In a concurrent advisory, Aikido attributed the Glassworm threat actor to a larger campaign that is spreading across open-source repositories, in which attackers are injecting various repositories with invisible Unicode characters to encode payloads. Although the content is not visible when loaded in code editors and terminals, it decodes a loader that is responsible for fetching and executing a second-stage script to steal tokens, credentials, and secrets.
At least 151 GitHub repositories are estimated to have been affected as part of the campaign between March 3 and March 9, 2026. Additionally, the same Unicode technology has been deployed in two different npm packages, indicating a coordinated, multi-platform push –
- @efabricks/miso-client
- @iflow-mcp/watercrawl-watercrawl-mcp
“Malicious injections do not occur in obviously suspicious commits,” said security researcher Elias Makari. “The surrounding changes are realistic: documentation changes, version constraints, small refactors, and bug fixes that are stylistically consistent with each target project. This level of project-specific tailoring strongly suggests that the attackers are using large language models to generate solid cover commits.”

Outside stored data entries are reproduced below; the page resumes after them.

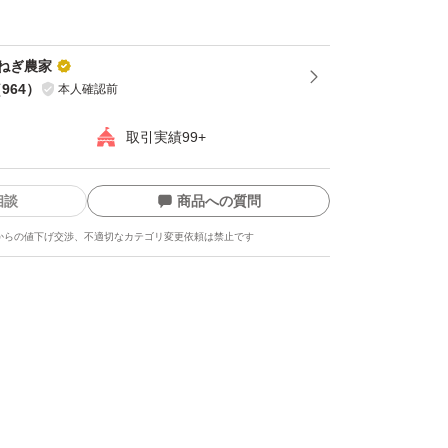
 キズ 形が悪い 分球 芯がある 規格外等
て小さいものばかりの時や芯があるものばかり
ねぎ農家
あります）
（
964
）
本人確認前
取引実績99+
淡路島 #甘い #やわらかい #ジューシー #冬たま
味覚 #天ぷら #すき焼き #オニオンスライス #
相談
商品への質問
きそば #サラダ #旬 #おいしい #絶品 #日本一 #
からの値下げ交渉、不適切なカテゴリ変更依頼は禁止です
新鮮 #採れたて #お取り寄せ #鮮度 #料理 #お
#体に良い #栄養 #焼きそば #白菜 #春野菜 #カレ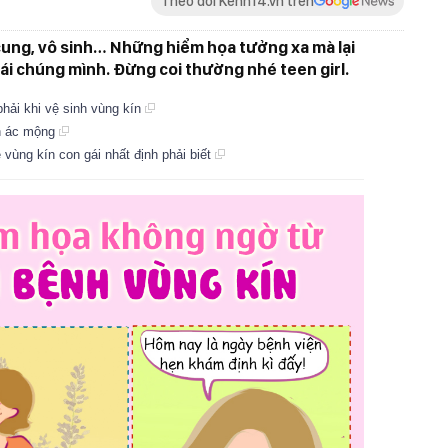
Theo dõi Kenh14.vn trên
cung, vô sinh… Những hiểm họa tưởng xa mà lại
ái chúng mình. Đừng coi thường nhé teen girl.
hải khi vệ sinh vùng kín
ơn ác mộng
ùng kín con gái nhất định phải biết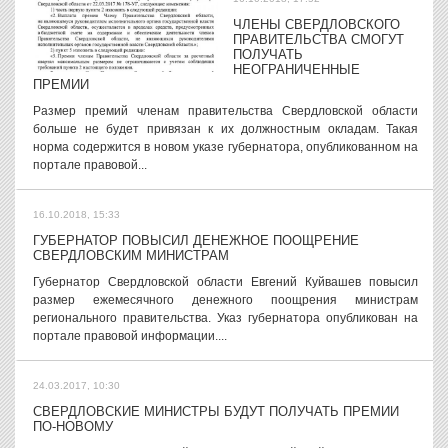
ЧЛЕНЫ СВЕРДЛОВСКОГО
ПРАВИТЕЛЬСТВА СМОГУТ
ПОЛУЧАТЬ
НЕОГРАНИЧЕННЫЕ
ПРЕМИИ
Размер премий членам правительства Свердловской области
больше не будет привязан к их должностным окладам. Такая
норма содержится в новом указе губернатора, опубликованном на
портале правовой...
16.10.2018, 15:33
ГУБЕРНАТОР ПОВЫСИЛ ДЕНЕЖНОЕ ПООЩРЕНИЕ
СВЕРДЛОВСКИМ МИНИСТРАМ
Губернатор Свердловской области Евгений Куйвашев повысил
размер ежемесячного денежного поощрения министрам
регионального правительства. Указ губернатора опубликован на
портале правовой информации....
24.03.2017, 10:30
СВЕРДЛОВСКИЕ МИНИСТРЫ БУДУТ ПОЛУЧАТЬ ПРЕМИИ
ПО-НОВОМУ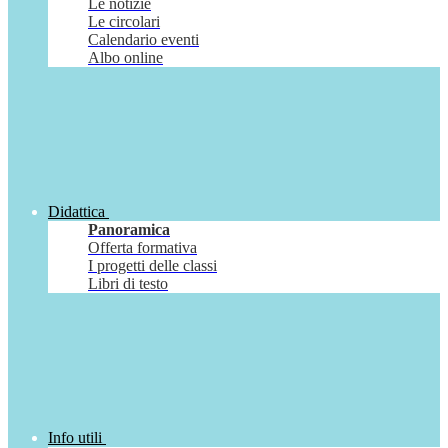
Le notizie
Le circolari
Calendario eventi
Albo online
Didattica
Panoramica
Offerta formativa
I progetti delle classi
Libri di testo
Info utili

Phantomraven or research experiment?
The development comes as Andor Labs said it discovered 88 new malicious NPM packages uploaded in three waves via 50 disposable accounts between November 2025 and February 2026. The packages come with the functionality to steal sensitive information from the compromised machine, including environment variables, CI/CD tokens, and system metadata.
This activity is for the use of remote dynamic dependencies (RDDs), where the “package.json” metadata file specifies a dependency on a custom HTTP URL, allowing operators to instantly modify malicious code, as well as bypass inspection.
While the packages were initially identified as part of the PhantomRaven campaign, the application security company noted in an update that they were crafted by a security researcher as part of a legitimate experiment — a claim that was challenged, citing three red flags. This includes the fact that libraries collect far more information than necessary, provide no transparency to the user, and are published by deliberately obfuscated account names and email addresses.
As of March 12, 2026, the package owner blocked data harvesting payloads distributed through certain NPM packages published over a three-month period by sending a simple “Hello, World!” Is swapped with. Message.
“While removing code that collects extensive information is certainly welcome, it also highlights the risks associated with URL dependency,” Andor Labs said. “When packages depend on code hosted outside the npm registry, authors retain full control over the payload without publishing a new package version. By modifying a file on the server – or simply turning it off – they can silently change or disable the behavior of each dependent package all at once.”